Todas as unidades de saúde que prestam assistência médica e são detentoras de arquivos de prontuários médicos são obrigadas a constituir uma Comissão de Revisão de Prontuários e uma Comissão Permanente de Avaliação de Documentos, tomando como base as atribuições estabelecidas na legislação arquivística brasileira.

30/5/2022

I – A definição legal de “prontuário médico”

1.  No início deste século, a resolução n. 1.638/02 do CFM - Conselho Federal de Medicina definiu prontuário médico como “o documento único constituído de um conjunto de informações, sinais e imagens registradas, geradas a partir de fatos, acontecimentos e situações sobre a saúde do paciente e a assistência a ele prestada, de caráter legal, sigiloso e científico, que possibilita a comunicação entre membros da equipe multiprofissional e a continuidade da assistência prestada ao indivíduo”  (Art. 1º – Grifou-se).

2. Trata-se de documento deontológico obrigatório e vinculante para os médicos e paramédicos, ex vi do art. 18 do Código de Ética Médica aprovado pelo CFM1.

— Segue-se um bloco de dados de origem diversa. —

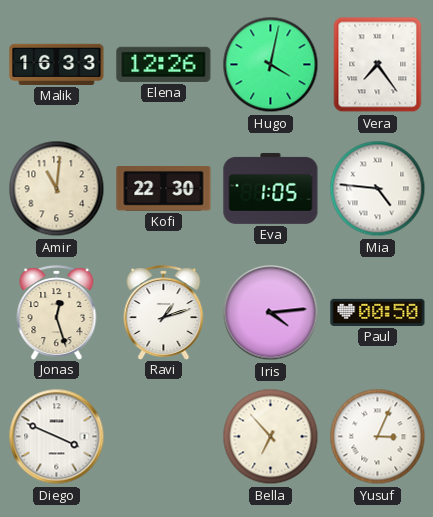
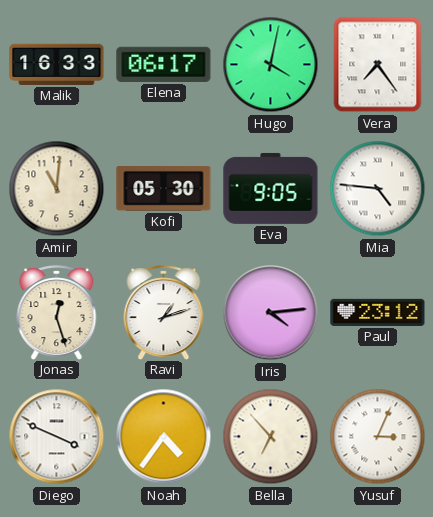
Elena: 12:26 -> 06:17
Kofi: 22:30 -> 05:30
Eva: 1:05 -> 9:05
Paul: 00:50 -> 23:12
Noah: none -> 4:36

II – As finalidades secundárias do prontuário médico

3. Além da finalidade primária, de servir de instrumento de assistência à saúde do paciente, cuja legitimidade (base legal) radica no “cumprimento de obrigação legal ou regulatória” prevista no art. 7º, inc. II, em combinação com o art. 11, inc. II, al. “a”, ambos da lei n. 13.709/18, que se autointitulou “LGPD - Lei Geral de Proteção de Dados Pessoais”, o segundo “Considerando” da resolução CFM n. 1.638/02 destacou as finalidades secundárias do prontuário médico, ao dizer que “é documento valioso para o paciente, para o médico que o assiste e para as instituições de saúde, bem como para o ensino, a pesquisa e os serviços públicos de saúde, além de instrumento de defesa legal”, finalidades essas que se legitimam, em princípio, com o “fornecimento de consentimento pelo titular” (LGPD, art. 7º, inc. I), ou, em se tratando de dados pessoais sensíveis, como o são os dados de saúde do paciente, quando este ou seu responsável legal “consentir, de forma específica e destacada, para finalidades específicas” (LGPD, art. 11, inc. I), afigurando-se, a gestão dos termos de consentimento prestados pelos pacientes, um grande desafio lançado pela LGPD aos médicos e gestores da saúde2.

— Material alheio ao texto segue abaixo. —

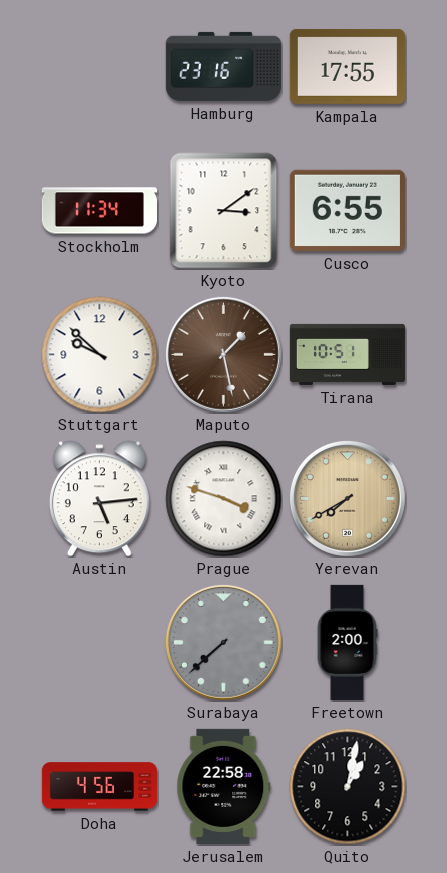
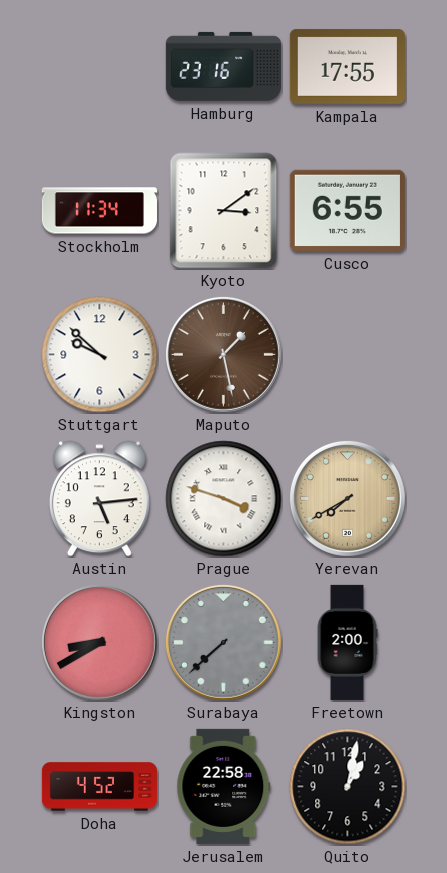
Tirana: 10:51 -> none
Kingston: none -> 8:40
Doha: 4:56 -> 4:52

III – A informatização dos prontuários médicos

4. Pois bem. No mesmo ano de 2002, preocupado com o volume exponencial de documentos médicos armazenados em papel nos estabelecimentos de saúde, em decorrência da obrigação legal de abrir prontuários médicos para todos os pacientes3, e servindo-se dos avanços da tecnologia da informação e das telecomunicações, que passaram a oferecer novos métodos de armazenamento e de transmissão de dados4, o CFM editou a resolução n. 1.639/02, que aprovou as "normas técnicas para o uso de sistemas informatizados para a guarda e manuseio do prontuário médico [...] possibilitando a elaboração e o arquivamento do prontuário em meio eletrônico” (Art. 1º).

5. Não deixa de ser interessante observar que, no âmbito da administração pública federal, essa preocupação com o volume crescente de documentos oficiais arquivados em papel remonta à década de 60, quando, no governo do Presidente Costa e Silva, foi promulgada e por ele sancionada a lei n. 5.433/68, que “regula a microfilmagem de documentos oficiais e dá outras providências” (Grifou-se), posteriormente regulamentada, em segunda edição, pelo decreto n. 1.799/96.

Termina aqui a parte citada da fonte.